→ **What the task asks**:
Where the records below begin, start copying, and stop after the line that contains "процессу формально, в"; reproduce every line exactly but omit pictures.
Materials provided START
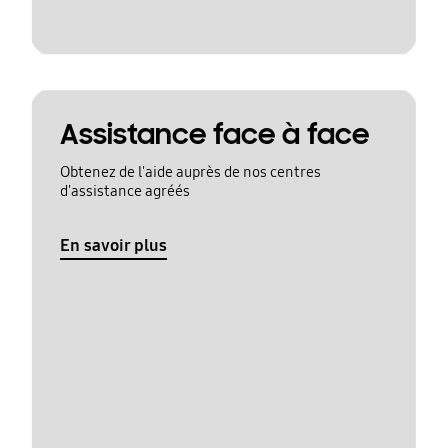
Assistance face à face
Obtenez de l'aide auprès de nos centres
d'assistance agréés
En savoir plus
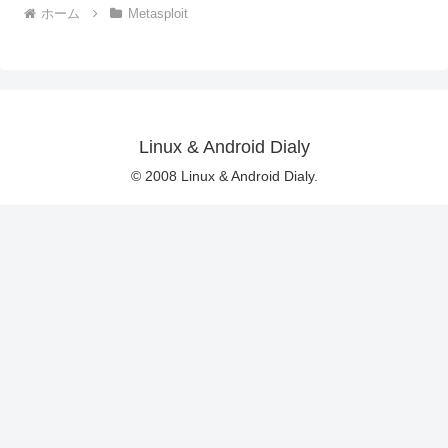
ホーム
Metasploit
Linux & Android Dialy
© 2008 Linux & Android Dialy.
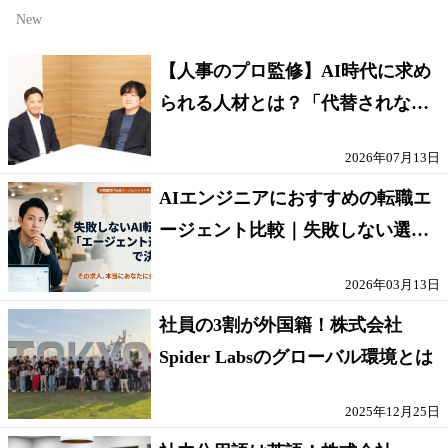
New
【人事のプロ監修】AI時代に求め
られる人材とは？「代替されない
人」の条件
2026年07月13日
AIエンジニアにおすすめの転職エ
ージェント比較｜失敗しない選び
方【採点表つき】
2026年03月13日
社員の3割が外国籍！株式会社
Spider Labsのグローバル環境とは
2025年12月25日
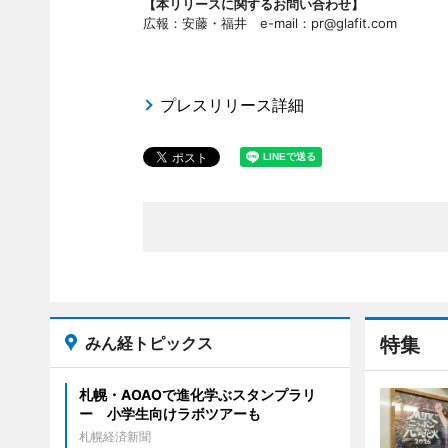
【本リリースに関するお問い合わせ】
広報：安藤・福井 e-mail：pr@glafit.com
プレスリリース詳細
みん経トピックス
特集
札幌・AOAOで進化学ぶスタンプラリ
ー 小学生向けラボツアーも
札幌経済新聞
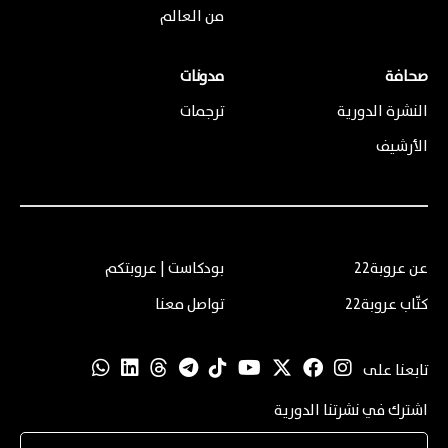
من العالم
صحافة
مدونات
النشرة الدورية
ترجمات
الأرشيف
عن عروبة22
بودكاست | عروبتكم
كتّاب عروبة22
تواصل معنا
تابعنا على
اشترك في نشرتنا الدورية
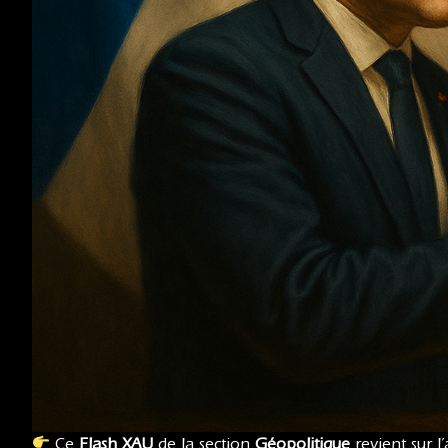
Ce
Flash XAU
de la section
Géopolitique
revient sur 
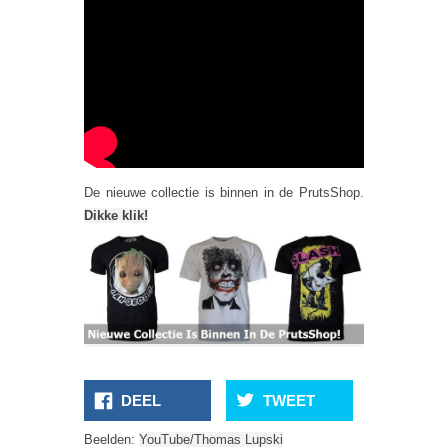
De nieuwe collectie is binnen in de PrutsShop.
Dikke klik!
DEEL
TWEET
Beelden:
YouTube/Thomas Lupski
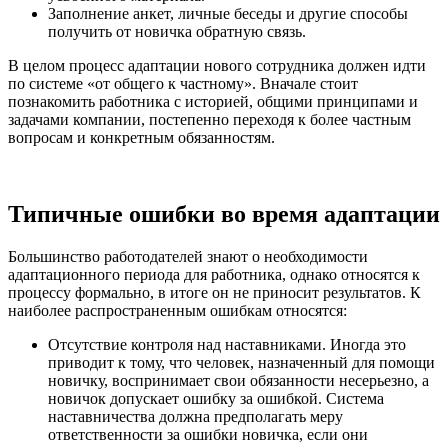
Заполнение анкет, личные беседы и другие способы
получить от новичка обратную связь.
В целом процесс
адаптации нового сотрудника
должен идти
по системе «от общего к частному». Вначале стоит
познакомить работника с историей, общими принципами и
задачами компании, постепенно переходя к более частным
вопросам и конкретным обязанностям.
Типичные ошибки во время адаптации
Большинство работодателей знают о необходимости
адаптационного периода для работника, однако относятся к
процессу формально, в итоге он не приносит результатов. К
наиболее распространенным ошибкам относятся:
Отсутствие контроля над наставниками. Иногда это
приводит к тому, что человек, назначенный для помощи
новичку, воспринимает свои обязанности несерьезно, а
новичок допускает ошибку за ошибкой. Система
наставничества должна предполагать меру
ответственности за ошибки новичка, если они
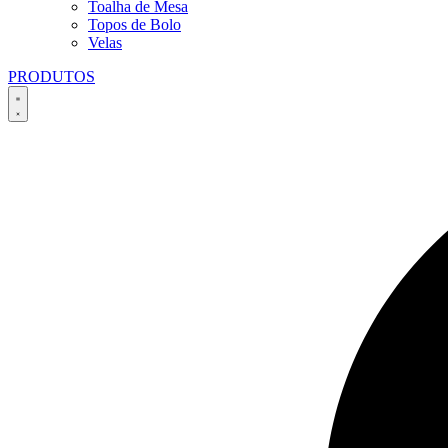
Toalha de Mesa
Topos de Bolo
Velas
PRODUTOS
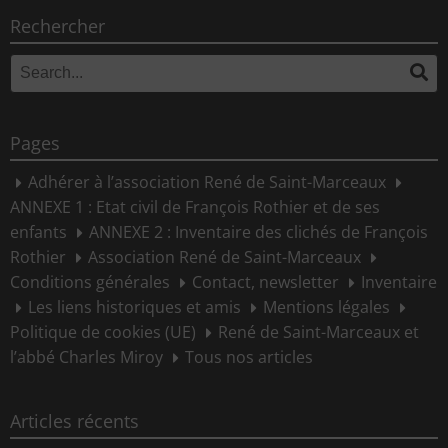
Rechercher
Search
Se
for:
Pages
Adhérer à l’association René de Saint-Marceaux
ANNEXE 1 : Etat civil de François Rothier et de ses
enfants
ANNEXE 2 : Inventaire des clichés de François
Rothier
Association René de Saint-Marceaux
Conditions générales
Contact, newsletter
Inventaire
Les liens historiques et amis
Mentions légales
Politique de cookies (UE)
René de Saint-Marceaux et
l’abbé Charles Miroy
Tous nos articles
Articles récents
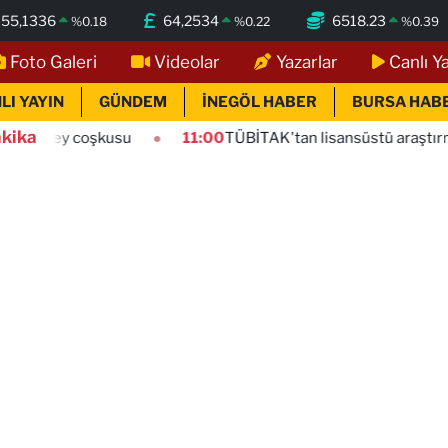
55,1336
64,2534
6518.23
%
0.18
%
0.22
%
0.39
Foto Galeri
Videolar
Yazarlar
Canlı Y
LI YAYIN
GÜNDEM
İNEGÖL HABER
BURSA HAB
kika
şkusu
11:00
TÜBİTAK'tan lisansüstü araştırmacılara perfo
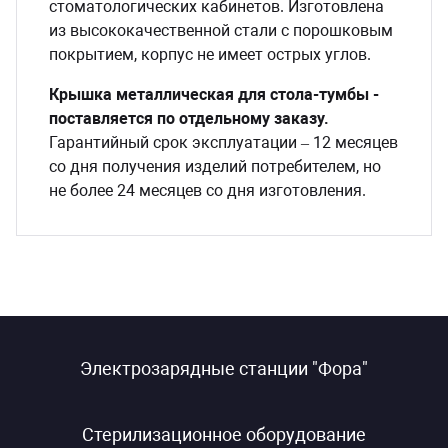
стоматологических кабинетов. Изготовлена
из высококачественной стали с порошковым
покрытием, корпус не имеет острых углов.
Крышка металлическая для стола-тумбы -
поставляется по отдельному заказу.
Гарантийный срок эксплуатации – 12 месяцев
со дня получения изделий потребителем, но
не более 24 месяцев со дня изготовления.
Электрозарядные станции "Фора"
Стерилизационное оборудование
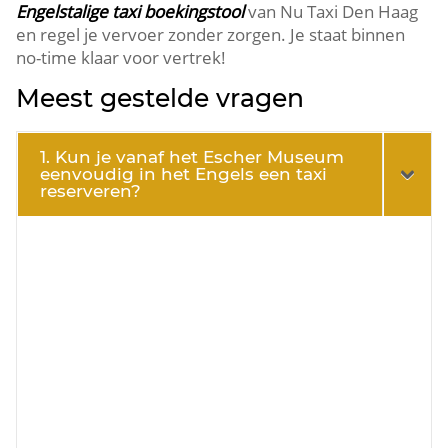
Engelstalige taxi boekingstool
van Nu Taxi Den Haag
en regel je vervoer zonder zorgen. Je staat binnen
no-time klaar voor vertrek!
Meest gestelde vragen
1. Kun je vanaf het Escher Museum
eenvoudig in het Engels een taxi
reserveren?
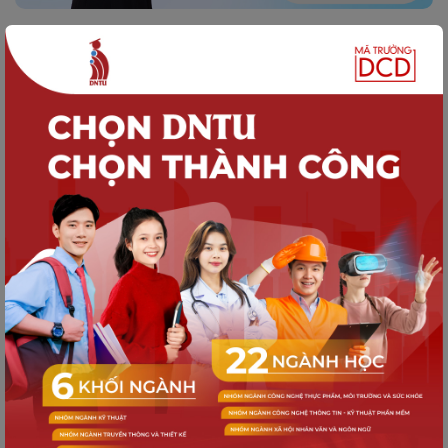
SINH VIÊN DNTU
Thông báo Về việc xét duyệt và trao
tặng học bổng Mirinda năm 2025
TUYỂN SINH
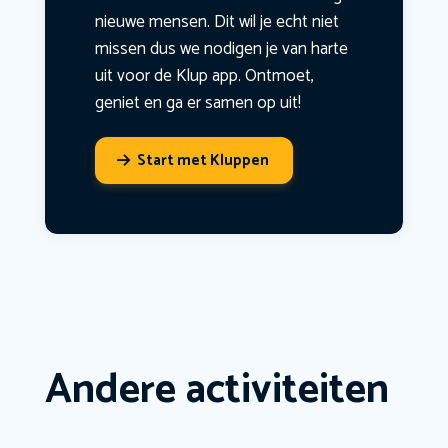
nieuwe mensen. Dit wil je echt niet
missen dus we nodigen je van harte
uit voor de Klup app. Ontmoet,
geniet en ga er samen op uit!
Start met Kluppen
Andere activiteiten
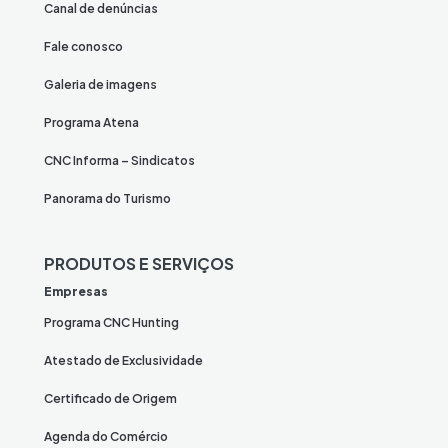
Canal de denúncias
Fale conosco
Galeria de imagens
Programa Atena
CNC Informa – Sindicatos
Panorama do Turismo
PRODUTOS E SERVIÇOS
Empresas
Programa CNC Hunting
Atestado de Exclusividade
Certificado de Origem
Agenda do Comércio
Materials provided END
→ **Solved problem**:
Assistance face à face
Obtenez de l'aide auprès de nos centres
d'assistance agréés
En savoir plus
ホーム
Metasploit
Linux & Android Dialy
© 2008 Linux & Android Dialy.
New
【人事のプロ監修】AI時代に求め
られる人材とは？「代替されない
人」の条件
2026年07月13日
AIエンジニアにおすすめの転職エ
ージェント比較｜失敗しない選び
方【採点表つき】
2026年03月13日
社員の3割が外国籍！株式会社
Spider Labsのグローバル環境とは
2025年12月25日
【本リリースに関するお問い合わせ】
広報：安藤・福井 e-mail：pr@glafit.com
プレスリリース詳細
みん経トピックス
特集
札幌・AOAOで進化学ぶスタンプラリ
ー 小学生向けラボツアーも
札幌経済新聞
من العالم
صحافة
مدونات
النشرة الدورية
ترجمات
الأرشيف
عن عروبة22
بودكاست | عروبتكم
كتّاب عروبة22
تواصل معنا
تابعنا على
اشترك في نشرتنا الدورية
Ce
Flash XAU
de la section
Géopolitique
revient sur 
De nieuwe collectie is binnen in de PrutsShop.
Dikke klik!
DEEL
TWEET
Beelden:
YouTube/Thomas Lupski
Заполнение анкет, личные беседы и другие способы
получить от новичка обратную связь.
В целом процесс
адаптации нового сотрудника
должен идти
по системе «от общего к частному». Вначале стоит
познакомить работника с историей, общими принципами и
задачами компании, постепенно переходя к более частным
вопросам и конкретным обязанностям.
Типичные ошибки во время адаптации
Большинство работодателей знают о необходимости
адаптационного периода для работника, однако относятся к
процессу формально, в итоге он не приносит результатов. К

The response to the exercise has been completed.